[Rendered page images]

━━━━━━━━━━

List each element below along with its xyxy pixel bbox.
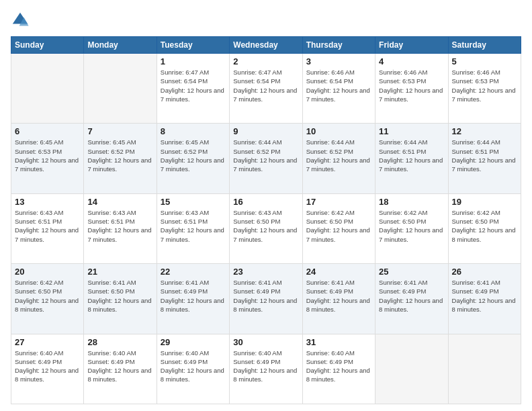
logo-icon <box>11 11 30 30</box>
calendar-day-cell: 16Sunrise: 6:43 AMSunset: 6:50 PMDayligh… <box>230 193 302 263</box>
calendar-day-cell: 21Sunrise: 6:41 AMSunset: 6:50 PMDayligh… <box>84 264 157 334</box>
day-number: 22 <box>161 267 226 277</box>
calendar-week-row: 1Sunrise: 6:47 AMSunset: 6:54 PMDaylight… <box>11 54 521 124</box>
day-info: Sunrise: 6:41 AMSunset: 6:49 PMDaylight:… <box>379 278 444 314</box>
day-info: Sunrise: 6:45 AMSunset: 6:53 PMDaylight:… <box>15 138 80 173</box>
day-number: 31 <box>306 337 371 347</box>
day-info: Sunrise: 6:40 AMSunset: 6:49 PMDaylight:… <box>306 349 371 384</box>
day-number: 2 <box>233 56 298 66</box>
weekday-header-cell: Wednesday <box>230 37 302 54</box>
day-number: 10 <box>306 126 371 136</box>
day-number: 25 <box>379 267 444 277</box>
day-number: 12 <box>452 126 517 136</box>
weekday-header-row: SundayMondayTuesdayWednesdayThursdayFrid… <box>11 37 521 54</box>
day-info: Sunrise: 6:45 AMSunset: 6:52 PMDaylight:… <box>87 138 152 173</box>
day-info: Sunrise: 6:40 AMSunset: 6:49 PMDaylight:… <box>15 349 80 384</box>
calendar-day-cell: 27Sunrise: 6:40 AMSunset: 6:49 PMDayligh… <box>11 334 84 404</box>
day-info: Sunrise: 6:43 AMSunset: 6:51 PMDaylight:… <box>161 208 226 244</box>
calendar-day-cell: 29Sunrise: 6:40 AMSunset: 6:49 PMDayligh… <box>157 334 229 404</box>
day-info: Sunrise: 6:42 AMSunset: 6:50 PMDaylight:… <box>306 208 371 244</box>
calendar-day-cell: 3Sunrise: 6:46 AMSunset: 6:54 PMDaylight… <box>302 54 375 124</box>
day-number: 24 <box>306 267 371 277</box>
calendar-day-cell: 31Sunrise: 6:40 AMSunset: 6:49 PMDayligh… <box>302 334 375 404</box>
day-number: 1 <box>161 56 226 66</box>
day-info: Sunrise: 6:44 AMSunset: 6:52 PMDaylight:… <box>306 138 371 173</box>
day-number: 8 <box>161 126 226 136</box>
day-number: 6 <box>15 126 80 136</box>
calendar-day-cell: 7Sunrise: 6:45 AMSunset: 6:52 PMDaylight… <box>84 124 157 193</box>
calendar-day-cell: 2Sunrise: 6:47 AMSunset: 6:54 PMDaylight… <box>230 54 302 124</box>
day-number: 21 <box>87 267 152 277</box>
calendar-day-cell: 22Sunrise: 6:41 AMSunset: 6:49 PMDayligh… <box>157 264 229 334</box>
day-info: Sunrise: 6:44 AMSunset: 6:52 PMDaylight:… <box>233 138 298 173</box>
day-info: Sunrise: 6:42 AMSunset: 6:50 PMDaylight:… <box>15 278 80 314</box>
day-number: 27 <box>15 337 80 347</box>
day-number: 16 <box>233 197 298 207</box>
day-number: 23 <box>233 267 298 277</box>
day-number: 4 <box>379 56 444 66</box>
calendar-day-cell: 15Sunrise: 6:43 AMSunset: 6:51 PMDayligh… <box>157 193 229 263</box>
calendar-day-cell: 6Sunrise: 6:45 AMSunset: 6:53 PMDaylight… <box>11 124 84 193</box>
day-number: 17 <box>306 197 371 207</box>
day-number: 13 <box>15 197 80 207</box>
day-info: Sunrise: 6:41 AMSunset: 6:50 PMDaylight:… <box>87 278 152 314</box>
weekday-header-cell: Saturday <box>448 37 521 54</box>
calendar-day-cell: 13Sunrise: 6:43 AMSunset: 6:51 PMDayligh… <box>11 193 84 263</box>
calendar-day-cell: 28Sunrise: 6:40 AMSunset: 6:49 PMDayligh… <box>84 334 157 404</box>
day-info: Sunrise: 6:40 AMSunset: 6:49 PMDaylight:… <box>161 349 226 384</box>
calendar-day-cell <box>84 54 157 124</box>
day-info: Sunrise: 6:40 AMSunset: 6:49 PMDaylight:… <box>233 349 298 384</box>
day-info: Sunrise: 6:47 AMSunset: 6:54 PMDaylight:… <box>161 68 226 103</box>
day-info: Sunrise: 6:45 AMSunset: 6:52 PMDaylight:… <box>161 138 226 173</box>
day-info: Sunrise: 6:41 AMSunset: 6:49 PMDaylight:… <box>452 278 517 314</box>
calendar-day-cell: 14Sunrise: 6:43 AMSunset: 6:51 PMDayligh… <box>84 193 157 263</box>
day-info: Sunrise: 6:42 AMSunset: 6:50 PMDaylight:… <box>452 208 517 244</box>
page-container: SundayMondayTuesdayWednesdayThursdayFrid… <box>0 0 532 411</box>
calendar-day-cell: 12Sunrise: 6:44 AMSunset: 6:51 PMDayligh… <box>448 124 521 193</box>
calendar-day-cell: 30Sunrise: 6:40 AMSunset: 6:49 PMDayligh… <box>230 334 302 404</box>
day-number: 19 <box>452 197 517 207</box>
day-info: Sunrise: 6:40 AMSunset: 6:49 PMDaylight:… <box>87 349 152 384</box>
day-info: Sunrise: 6:46 AMSunset: 6:54 PMDaylight:… <box>306 68 371 103</box>
day-number: 28 <box>87 337 152 347</box>
day-info: Sunrise: 6:41 AMSunset: 6:49 PMDaylight:… <box>161 278 226 314</box>
calendar-day-cell: 24Sunrise: 6:41 AMSunset: 6:49 PMDayligh… <box>302 264 375 334</box>
calendar-week-row: 6Sunrise: 6:45 AMSunset: 6:53 PMDaylight… <box>11 124 521 193</box>
calendar-day-cell: 18Sunrise: 6:42 AMSunset: 6:50 PMDayligh… <box>375 193 448 263</box>
calendar-day-cell: 8Sunrise: 6:45 AMSunset: 6:52 PMDaylight… <box>157 124 229 193</box>
day-number: 30 <box>233 337 298 347</box>
day-info: Sunrise: 6:43 AMSunset: 6:51 PMDaylight:… <box>15 208 80 244</box>
calendar-day-cell <box>448 334 521 404</box>
calendar-day-cell: 19Sunrise: 6:42 AMSunset: 6:50 PMDayligh… <box>448 193 521 263</box>
day-info: Sunrise: 6:44 AMSunset: 6:51 PMDaylight:… <box>452 138 517 173</box>
day-number: 18 <box>379 197 444 207</box>
page-header <box>11 11 521 30</box>
day-number: 7 <box>87 126 152 136</box>
day-number: 11 <box>379 126 444 136</box>
calendar-day-cell: 25Sunrise: 6:41 AMSunset: 6:49 PMDayligh… <box>375 264 448 334</box>
calendar-day-cell: 10Sunrise: 6:44 AMSunset: 6:52 PMDayligh… <box>302 124 375 193</box>
day-info: Sunrise: 6:43 AMSunset: 6:51 PMDaylight:… <box>87 208 152 244</box>
day-info: Sunrise: 6:43 AMSunset: 6:50 PMDaylight:… <box>233 208 298 244</box>
day-number: 15 <box>161 197 226 207</box>
weekday-header-cell: Friday <box>375 37 448 54</box>
day-number: 9 <box>233 126 298 136</box>
calendar-week-row: 13Sunrise: 6:43 AMSunset: 6:51 PMDayligh… <box>11 193 521 263</box>
day-info: Sunrise: 6:41 AMSunset: 6:49 PMDaylight:… <box>233 278 298 314</box>
day-number: 3 <box>306 56 371 66</box>
day-number: 14 <box>87 197 152 207</box>
calendar-week-row: 27Sunrise: 6:40 AMSunset: 6:49 PMDayligh… <box>11 334 521 404</box>
calendar-day-cell: 11Sunrise: 6:44 AMSunset: 6:51 PMDayligh… <box>375 124 448 193</box>
calendar-day-cell: 20Sunrise: 6:42 AMSunset: 6:50 PMDayligh… <box>11 264 84 334</box>
weekday-header-cell: Thursday <box>302 37 375 54</box>
day-info: Sunrise: 6:46 AMSunset: 6:53 PMDaylight:… <box>452 68 517 103</box>
day-number: 5 <box>452 56 517 66</box>
logo <box>11 11 32 30</box>
day-info: Sunrise: 6:44 AMSunset: 6:51 PMDaylight:… <box>379 138 444 173</box>
calendar-week-row: 20Sunrise: 6:42 AMSunset: 6:50 PMDayligh… <box>11 264 521 334</box>
calendar-day-cell <box>375 334 448 404</box>
day-number: 29 <box>161 337 226 347</box>
calendar-day-cell: 5Sunrise: 6:46 AMSunset: 6:53 PMDaylight… <box>448 54 521 124</box>
calendar-table: SundayMondayTuesdayWednesdayThursdayFrid… <box>11 36 521 404</box>
calendar-day-cell: 23Sunrise: 6:41 AMSunset: 6:49 PMDayligh… <box>230 264 302 334</box>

━━━━━━━━━━

Task instructions:
Within the data above, find the lines that contain the word "SundayMondayTuesdayWednesdayThursdayFrid" and copy each of them.

Exercise answer:
weekday-header-row: SundayMondayTuesdayWednesdayThursdayFrid… <box>11 37 521 54</box>
page-container: SundayMondayTuesdayWednesdayThursdayFrid… <box>0 0 532 411</box>
calendar-table: SundayMondayTuesdayWednesdayThursdayFrid… <box>11 36 521 404</box>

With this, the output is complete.